Cecilia se marchó del desfile de sombreros de Pascua y fue derecha al gimnasio. Subió a la cinta, puso la inclinación y la velocidad al máximo y corrió como si le fuera la vida en ello. Corrió hasta que el corazón se le aceleró, empezó a respirar mal y se le nubló la vista por el sudor que le goteaba hasta la boca. Corrió hasta expulsar todos los pensamientos de su mente. No pensar era un alivio maravilloso y tenía la sensación de que podía haber corrido otra hora más, de no haber sido porque uno de los monitores del gimnasio se plantó brusca e inoportunamente ante la cinta de Cecilia diciendo:
—¿Se encuentra bien?
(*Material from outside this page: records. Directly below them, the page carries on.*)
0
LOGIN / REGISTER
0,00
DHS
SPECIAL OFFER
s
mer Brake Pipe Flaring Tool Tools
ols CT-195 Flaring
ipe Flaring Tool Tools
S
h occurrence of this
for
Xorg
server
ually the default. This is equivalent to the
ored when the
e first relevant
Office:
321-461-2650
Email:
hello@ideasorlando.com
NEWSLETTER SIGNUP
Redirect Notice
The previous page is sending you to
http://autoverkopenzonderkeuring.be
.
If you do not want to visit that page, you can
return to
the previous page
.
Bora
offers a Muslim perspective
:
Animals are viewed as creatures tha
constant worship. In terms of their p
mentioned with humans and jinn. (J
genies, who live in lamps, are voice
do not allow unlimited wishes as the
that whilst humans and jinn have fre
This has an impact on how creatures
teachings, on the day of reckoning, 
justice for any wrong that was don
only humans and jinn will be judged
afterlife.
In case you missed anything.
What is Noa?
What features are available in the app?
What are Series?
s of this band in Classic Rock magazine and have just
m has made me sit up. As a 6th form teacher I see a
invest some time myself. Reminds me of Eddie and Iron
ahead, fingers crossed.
No la veo demasiado bien.
«Estoy bien», fue a decir Cecilia, furiosa con él por devolverle de golpe el mundo real, solo que no podía hablar ni apenas respirar y, en ese momento, las piernas no la sostenían. El monitor la agarró por la cintura y dio un palmetazo en la cinta para detenerla.
—Tiene que ir a su propio ritmo, señora Fitzpatrick —dijo ayudándola a bajar de la cinta. El monitor se llamaba Dane. Daba una clase de pesas muy popular entre la gente del Santa Ángela. Cecilia solía asistir los viernes por la mañana antes de ir a la compra. Dane tenía la piel joven y lustrosa. Representaba la misma edad que tenía John-Paul cuando mató a Janie Crowley—. Veo que tiene el pulso por las nubes —observó con mirada intensa y seria—. Si quiere, puedo ofrecerle un programa de entrenamiento que…
—No, gracias —jadeó Cecilia—. Gracias, de todas formas. Yo, bueno, la verdad es que ya me iba.
Se alejó rápidamente con las piernas aún tambaleantes, la respiración entrecortada y el sudor depositándose en el sujetador, sin hacer caso de las recomendaciones de Dane para que hiciera unos cuantos estiramientos, se relajara y al menos bebiera un poco de agua. «Señora Fitzpatrick, ¡tiene usted que rehidratarse!».
De camino a casa decidió que no podía vivir ni un momento más con aquello, era imposible. John-Paul tenía que confesar. La había convertido en una criminal. Era ridículo. Mientras estaba en la ducha decidió que la confesión no devolvería a Janie, y que sus hijas se quedarían sin padre y qué sentido tenía eso. Pero su matrimonio estaba muerto. No podía vivir con él. Y sanseacabó.
Mientras se vestía tomó la decisión final. John-Paul se entregaría a la policía después de las vacaciones de Pascua, daría a Rachel las explicaciones correspondientes y las niñas tendrían que aprender a vivir con un padre presidiario.
Según se secaba el pelo, le quedó meridianamente claro que sus preciosas hijas eran lo único que importaba, su única prioridad, que seguía amando a John-Paul y que había prometido estar con él a las duras y a las maduras, por lo que la vida seguiría adelante como siempre. Había cometido un trágico error a los diecisiete años. No había necesidad de hacer, decir o cambiar nada.
El teléfono estaba sonando cuando terminó de secarse el pelo. Era John-Paul.
—Solo quería saber cómo estás —preguntó amablemente.
Como si creyera que estaba enferma. O, no, como si estuviera aquejada de una enfermedad típicamente femenina, algo que estuviera volviéndola frágil y loca.
—Maravillosamente —dijo—. Me encuentro maravillosamente. Gracias por preguntar.